Hear It on Sunday, Use It on Monday: Shards

March 19, 2012 By Michelle

Rowan dropped the sugar bowl yesterday morning about 15 minutes before we left for church. The full-to-the-brim sugar bowl. As he kneeled on the counter to reach for the box of Life, he knocked the covered bowl from the shelf. It bounced off the counter, hit the floor, broke into 9 pieces and spread a swath of sugar halfway across the parquet. Then he burst into tears, because he knew what I was going to say. He knew because I tell him nearly every day: “Don’t kneel on the counters. If you need to get something use the stool or ask me.”

“I’m sorry,” he squeaked, his face scrunched scarlet, tears rolling down his cheeks as I flung open the cabinet to grab the dustpan and broom. “Are you mad?” he asked, as I tossed ceramic shards into the trash and shook sugar granules from the bills strewn across the counter.

“I’m highly irritated, highly irritated,” I muttered, teeth clenched as I brushed the grit from the bottom of one bare foot and then the other over the open trashcan. “Highly, highly irritated.”

Forty-five minutes later I saw in the pew as Pastor Greg preached on Acts 1:1-11, which includes these verses about being God’s witnesses:

“You will receive power when the Holy Spirit has come upon you, and you will be my witnesses in Jerusalem and in all Judea and Samaria, and to the end of the earth.” (Acts 1:8).

I admit, I felt pretty good about myself when I read that verse: “Hey, I’m a blogger; I write every day about God and faith. I write a newspaper column about faith. That’s witnessing, right? I’ve totally got that one covered.”

That is, until Pastor Greg mentioned that our first priority as Christians is to witness to those closest to us. Oikos, he called it, the Greek word for “household evangelism”:

“Witness starts in your smallest circle of family and friends, with the people in your own home and those closest to you. And then it ripples out from there.”

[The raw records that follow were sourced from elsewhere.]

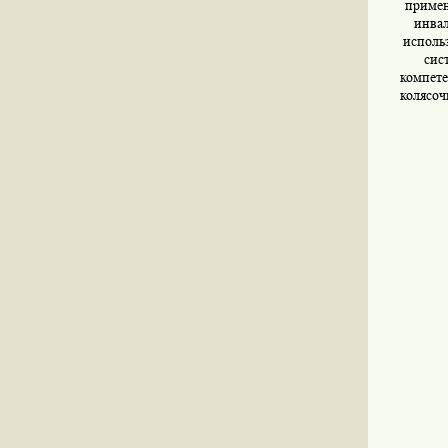
примен
инвал
исполь
сис
компете
колясоч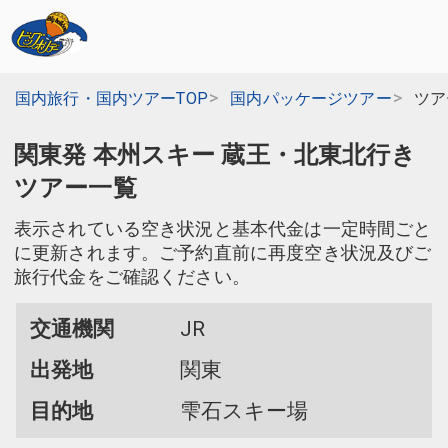
国内旅行・国内ツアーTOP
国内パッケージツアー
ツア
関東発 本州スキー 蔵王・北東北行き
ツアー一覧
表示されている空き状況と基本代金は一定時間ごと
に更新されます。ご予約直前に再度空き状況及びご
旅行代金をご確認ください。
交通機関
JR
出発地
関東
目的地
雫石スキー場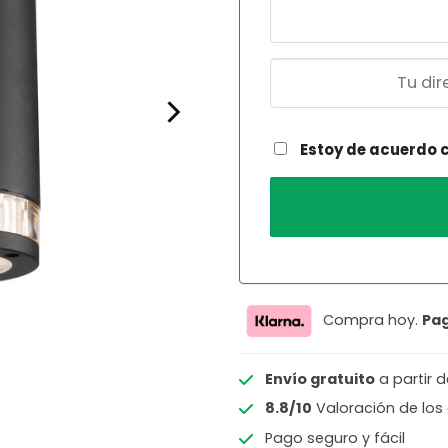
Estoy de acuerdo 
Compra hoy.
Pa
Envío gratuito
a partir 
8.8/10
Valoración de los 
Pago seguro y fácil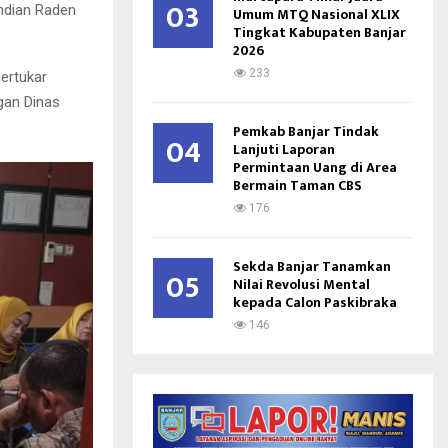
03
andian Raden
Umum MTQ Nasional XLIX
Tingkat Kabupaten Banjar
2026
233
bertukar
ngan Dinas
Pemkab Banjar Tindak
04
Lanjuti Laporan
Permintaan Uang di Area
Bermain Taman CBS
176
Sekda Banjar Tanamkan
05
Nilai Revolusi Mental
kepada Calon Paskibraka
146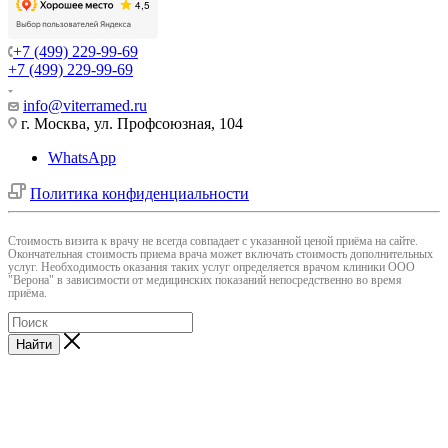
+7 (499) 229-99-69
+7 (499) 229-99-69
info@viterramed.ru
г. Москва, ул. Профсоюзная, 104
WhatsApp
Политика конфиденциальности
Cтоимость визита к врачу не всегда совпадает с указанной ценой приёма на сайте.
Окончательная стоимость приема врача может включать стоимость дополнительных
услуг. Необходимость оказания таких услуг определяется врачом клиники ООО
"Верона" в зависимости от медицинских показаний непосредственно во время
приёма.
Найти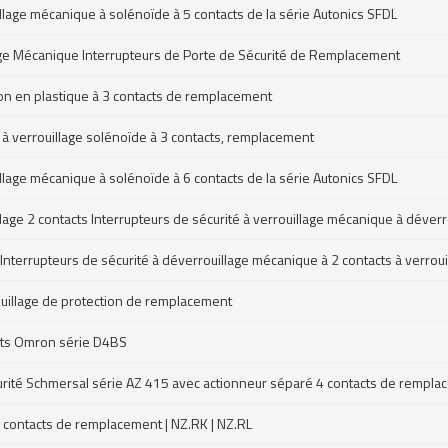
llage mécanique à solénoïde à 5 contacts de la série Autonics SFDL
age Mécanique Interrupteurs de Porte de Sécurité de Remplacement
ion en plastique à 3 contacts de remplacement
 à verrouillage solénoïde à 3 contacts, remplacement
llage mécanique à solénoïde à 6 contacts de la série Autonics SFDL
illage 2 contacts Interrupteurs de sécurité à verrouillage mécanique à dév
e Interrupteurs de sécurité à déverrouillage mécanique à 2 contacts à verro
ouillage de protection de remplacement
acts Omron série D4BS
curité Schmersal série AZ 415 avec actionneur séparé 4 contacts de rempl
4 contacts de remplacement | NZ.RK | NZ.RL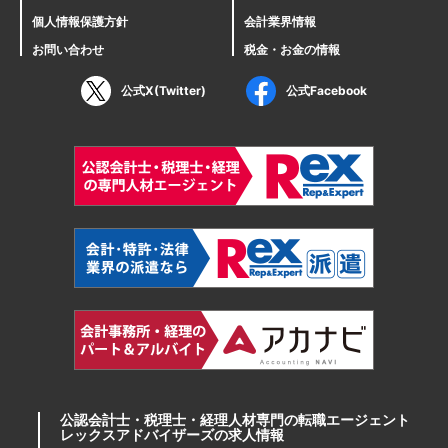
個人情報保護方針
会計業界情報
お問い合わせ
税金・お金の情報
公式X(Twitter)
公式Facebook
公認会計士・税理士・経理人材専門の転職エージェント
レックスアドバイザーズの求人情報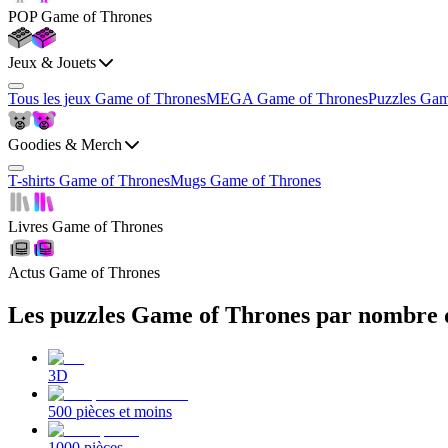
POP Game of Thrones
Jeux & Jouets
Tous les jeux Game of Thrones
MEGA Game of Thrones
Puzzles Gam
Goodies & Merch
T-shirts Game of Thrones
Mugs Game of Thrones
Livres Game of Thrones
Actus Game of Thrones
Les puzzles Game of Thrones par nombre d
3D
500 pièces et moins
1000 pièces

That’s when I remembered the sugar bowl.

Why, I wondered as I sat in the pew with my arms crossed over my chest, am I much more willing to offer grace and forgiveness to acquaintances and even strangers than I am to my own family members – my own children and my husband?

Why is it so easy for me to let a stranger off the hook and not my own child?

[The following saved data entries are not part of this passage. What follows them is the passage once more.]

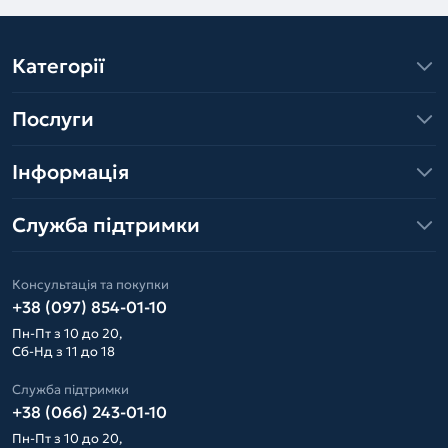
Категорії
Послуги
Інформація
Служба підтримки
Консультація та покупки
+38 (097) 854-01-10
Пн-Пт з 10 до 20,
Сб-Нд з 11 до 18
Служба підтримки
+38 (066) 243-01-10
Пн-Пт з 10 до 20,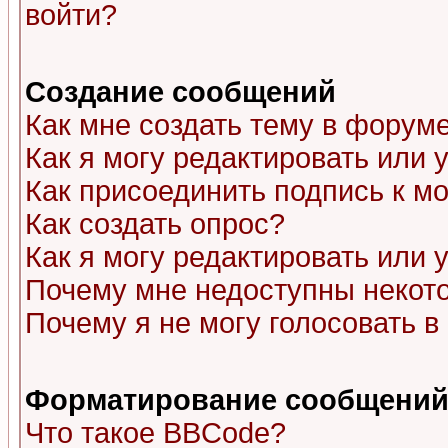
войти?
Создание сообщений
Как мне создать тему в форум
Как я могу редактировать или
Как присоединить подпись к 
Как создать опрос?
Как я могу редактировать или 
Почему мне недоступны неко
Почему я не могу голосовать в
Форматирование сообщений 
Что такое BBCode?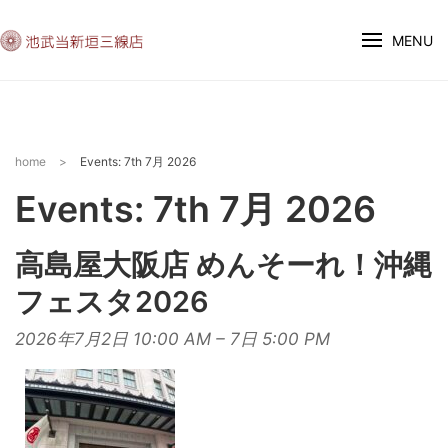
MENU
home
>
Events: 7th 7月 2026
Events: 7th 7月 2026
高島屋大阪店 めんそーれ！沖縄
フェスタ2026
2026年7月2日 10:00 AM
–
7日 5:00 PM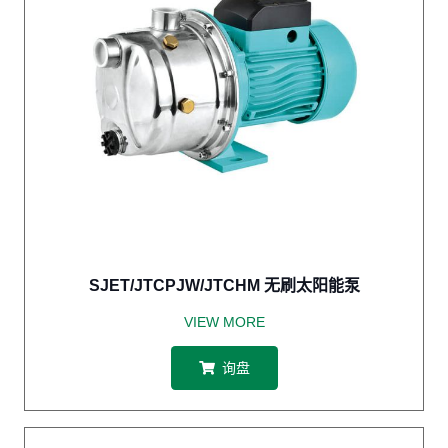
SJET/JTCPJW/JTCHM 无刷太阳能泵
VIEW MORE
询盘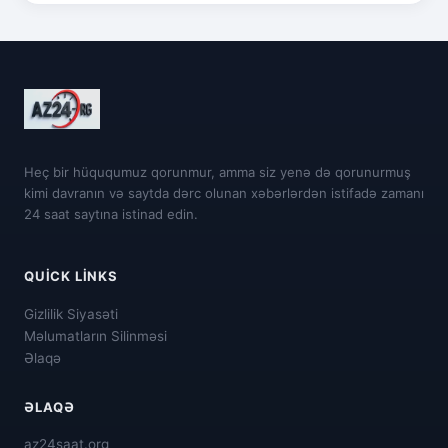
Heç bir hüququmuz qorunmur, amma siz yenə də qorunurmuş
kimi davranın və saytda dərc olunan xəbərlərdən istifadə zamanı
24 saat saytına istinad edin.
QUICK LINKS
Gizlilik Siyasəti
Məlumatların Silinməsi
Əlaqə
ƏLAQƏ
az24saat.org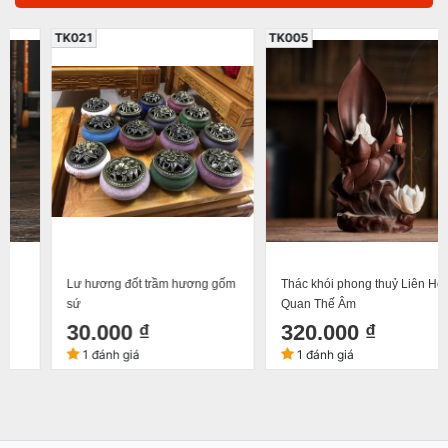
TK021
TK005
Lư hương đốt trầm hương gốm
Thác khói phong thuỷ Liên Hoa
sứ
Quan Thế Âm
30.000 ₫
320.000 ₫
1 đánh giá
1 đánh giá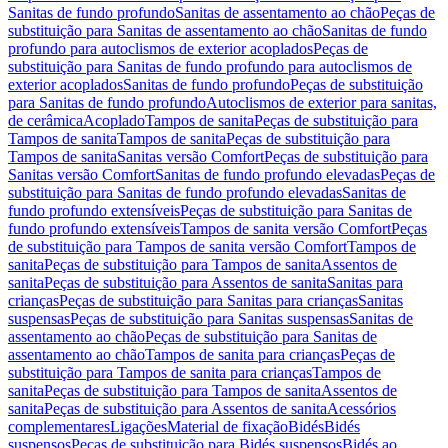
Sanitas de fundo profundo
Sanitas de assentamento ao chão
Peças de
substituição para Sanitas de assentamento ao chão
Sanitas de fundo
profundo para autoclismos de exterior acoplados
Peças de
substituição para Sanitas de fundo profundo para autoclismos de
exterior acoplados
Sanitas de fundo profundo
Peças de substituição
para Sanitas de fundo profundo
Autoclismos de exterior para sanitas,
de cerâmica
Acoplado
Tampos de sanita
Peças de substituição para
Tampos de sanita
Tampos de sanita
Peças de substituição para
Tampos de sanita
Sanitas versão Comfort
Peças de substituição para
Sanitas versão Comfort
Sanitas de fundo profundo elevadas
Peças de
substituição para Sanitas de fundo profundo elevadas
Sanitas de
fundo profundo extensíveis
Peças de substituição para Sanitas de
fundo profundo extensíveis
Tampos de sanita versão Comfort
Peças
de substituição para Tampos de sanita versão Comfort
Tampos de
sanita
Peças de substituição para Tampos de sanita
Assentos de
sanita
Peças de substituição para Assentos de sanita
Sanitas para
crianças
Peças de substituição para Sanitas para crianças
Sanitas
suspensas
Peças de substituição para Sanitas suspensas
Sanitas de
assentamento ao chão
Peças de substituição para Sanitas de
assentamento ao chão
Tampos de sanita para crianças
Peças de
substituição para Tampos de sanita para crianças
Tampos de
sanita
Peças de substituição para Tampos de sanita
Assentos de
sanita
Peças de substituição para Assentos de sanita
Acessórios
complementares
Ligações
Material de fixação
Bidés
Bidés
suspensos
Peças de substituição para Bidés suspensos
Bidés ao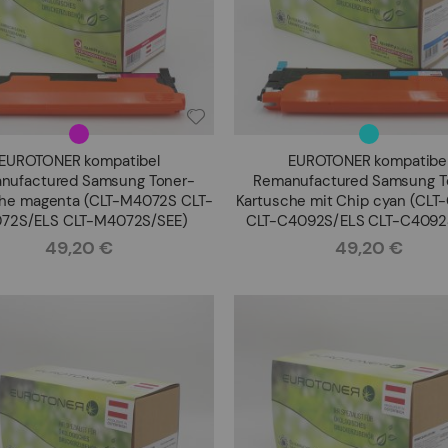
EUROTONER kompatibel
EUROTONER kompatibe
nufactured Samsung Toner-
Remanufactured Samsung T
che magenta (CLT-M4072S CLT-
Kartusche mit Chip cyan (CL
72S/ELS CLT-M4072S/SEE)
CLT-C4092S/ELS CLT-C4092
49,20 €
49,20 €
Rating:
Rating: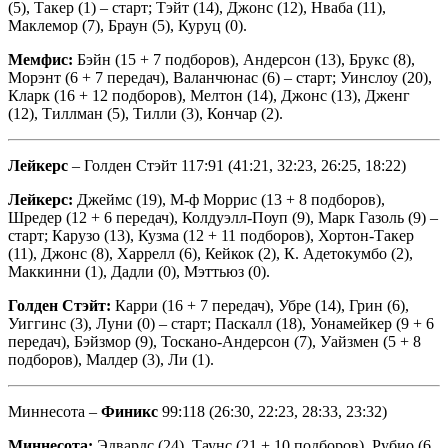
(5), Такер (1) – старт; Тэйт (14), Джонс (12), Нваба (11),
Маклемор (7), Браун (5), Куруц (0).
Мемфис:
Бэйн (15 + 7 подборов), Андерсон (13), Брукс (8),
Морэнт (6 + 7 передач), Валанчюнас (6) – старт; Уинслоу (20),
Кларк (16 + 12 подборов), Мелтон (14), Джонс (13), Дженг
(12), Тиллман (5), Тилли (3), Кончар (2).
Лейкерс
– Голден Стэйт 117:91 (41:21, 32:23, 26:25, 18:22)
Лейкерс:
Джеймс (19), М-ф Моррис (13 + 8 подборов),
Шредер (12 + 6 передач), Колдуэлл-Поуп (9), Марк Газоль (9) –
старт; Карузо (13), Кузма (12 + 11 подборов), Хортон-Такер
(11), Джонс (8), Харрелл (6), Кейкок (2), К. Адетокумбо (2),
Маккинни (1), Дадли (0), Мэттьюз (0).
Голден Стэйт:
Карри (16 + 7 передач), Убре (14), Грин (6),
Уиггинс (3), Луни (0) – старт; Паскалл (18), Уонамейкер (9 + 6
передач), Бэйзмор (9), Тоскано-Андерсон (7), Уайзмен (5 + 8
подборов), Малдер (3), Ли (1).
Миннесота –
Финикс
99:118 (26:30, 22:23, 28:33, 23:32)
Миннесота:
Эдвардс (24), Таунс (21 + 10 подборов), Рубио (6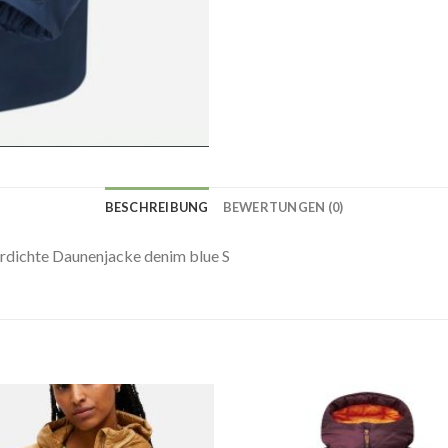
BESCHREIBUNG
BEWERTUNGEN (0)
dichte Daunenjacke denim blue S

What kind of message about love, forgiveness and grace do I send when I don’t willingly accept my child’s sincere apology?

What kind of oikos is that?

What if a co-worker or a neighbor had knocked that sugar bowl onto my counter and strewn sugar across my kitchen floor? Would I have muttered, “Highly irritated, highly irritated,” through clenched teeth while I cleaned up the mess? Would I have ignored her apology? Would I have turned my back when she expressed her sorrow and remorse?

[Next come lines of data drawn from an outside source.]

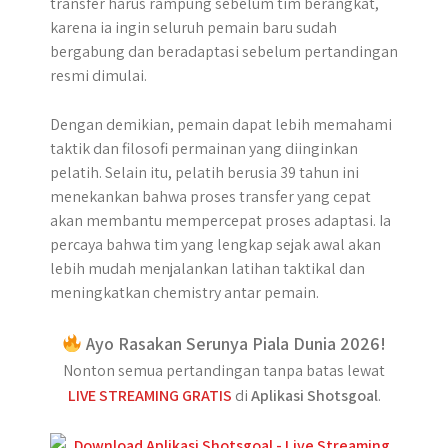
transfer harus rampung sebelum tim berangkat,
karena ia ingin seluruh pemain baru sudah
bergabung dan beradaptasi sebelum pertandingan
resmi dimulai.
Dengan demikian, pemain dapat lebih memahami
taktik dan filosofi permainan yang diinginkan
pelatih. Selain itu, pelatih berusia 39 tahun ini
menekankan bahwa proses transfer yang cepat
akan membantu mempercepat proses adaptasi. Ia
percaya bahwa tim yang lengkap sejak awal akan
lebih mudah menjalankan latihan taktikal dan
meningkatkan chemistry antar pemain.
Ayo Rasakan Serunya Piala Dunia 2026!
Nonton semua pertandingan tanpa batas lewat
LIVE STREAMING GRATIS
di
Aplikasi Shotsgoal
.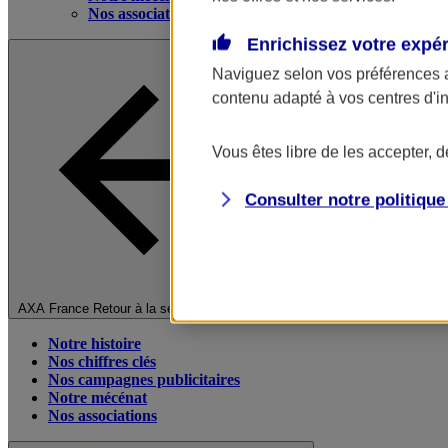
Nos associations
Enrichissez votre expé
Naviguez selon vos préférences 
contenu adapté à vos centres d'i
Vous êtes libre de les accepter, 
Consulter notre politiqu
Fermer le menu principal
AXA France
Retour à la section précédente
Notre histoire
Nos chiffres clés
Nos campagnes publicitaires
Notre mécénat
Nos associations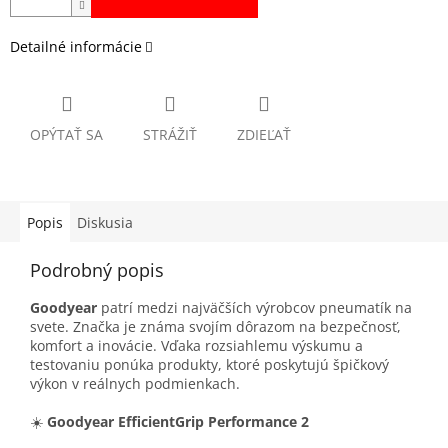
Detailné informácie
OPÝTAŤ SA
STRÁŽIŤ
ZDIEĽAŤ
Popis
Diskusia
Podrobný popis
Goodyear
patrí medzi najväčších výrobcov pneumatík na
svete. Značka je známa svojím dôrazom na bezpečnosť,
komfort a inovácie. Vďaka rozsiahlemu výskumu a
testovaniu ponúka produkty, ktoré poskytujú špičkový
výkon v reálnych podmienkach.
☀️
Goodyear EfficientGrip Performance 2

Of course not. “Oh no, no, don’t worry about it, don’t worry about it all,” I would have consoled. “It’s fine. It’s just sugar; it cleans up easily. No problem at all,” I would have said.

I would have handed out the grace card without a second thought, the grace I didn’t offer my own child.

Yesterday morning I missed an opportunity to react as Jesus would have. I missed an opportunity to demonstrate love and forgiveness and to teach a lesson with kindness.
Yesterday morning as the sugar bowl lay in fragments and my son cried tears of regret and remorse, I missed the very best opportunity to serve as God’s witness, right in the middle of my own kitchen.
What about you? Are you more willing to grant grace to strangers than you are to those in your inner circle? And if yes, why do you think that’s so?

Welcome to the “Hear It on Sunday, Use It on Monday” community, a place where we share what we are hearing from God and his Word.

If you’re here for the first time, click here for more information. And if you are a new participant, would you leave me a comment or send me an email to tell me it’s your first time here, so I can be sure to stop by and say hello at your place?

Please include the Hear It, Use It button (grab the code over in the sidebar) or a link in your post, so your readers know where to find the community if they want to join in — thank you!

Please also try to visit and leave some friendly encouragement in the comment box of at least one other Hear It, Use It participant. And if you want to tweet about the community, please use the #HearItUseIt hashtag.

Thank you — I am so grateful to have you here!

Filed Under: evangelizing, faults, forgiveness, God talk: talking to kids about God, grace, New Testament, parenting, Use It on Monday

Hear It on Sunday, Use It on Monday: The Forest through the Trees

February 6, 2012 By Michelle

I am a complainer. I’ll put it right out there. I complain. And I whine, too. And I’m prone to disgruntled crabbiness. I am, as my boss once called me, “a glass half-empty.” It’s true.
I think my glass-half-emptiness often stems from my inability, or rather, my unwillingness, to see the big picture, to see the forest through the trees, as the age-old saying goes. In the midst of hardship, I typically get caught up in the burden of the moment. I can’t see beyond it. And I forget, of course, about all the moments in the past in which God has come through for me already.
In this way I am very much like the Israelites who complain and moan and groan to Moses, and to God himself, during much of their time in the wilderness. For instance, yesterday’s reading (Exodus 16: 9-21) began with God’s response to the Israelites who had relentlessly complained about their hunger and thirst:

The Lord said to Moses, “I have heard the Israelites’ complaints. Now tell them, ‘In the evening you will have meat to eat, and in the morning you will have all the bread you want. Then you will know that I am the Lord your God.’” (Exodus 16:11-12).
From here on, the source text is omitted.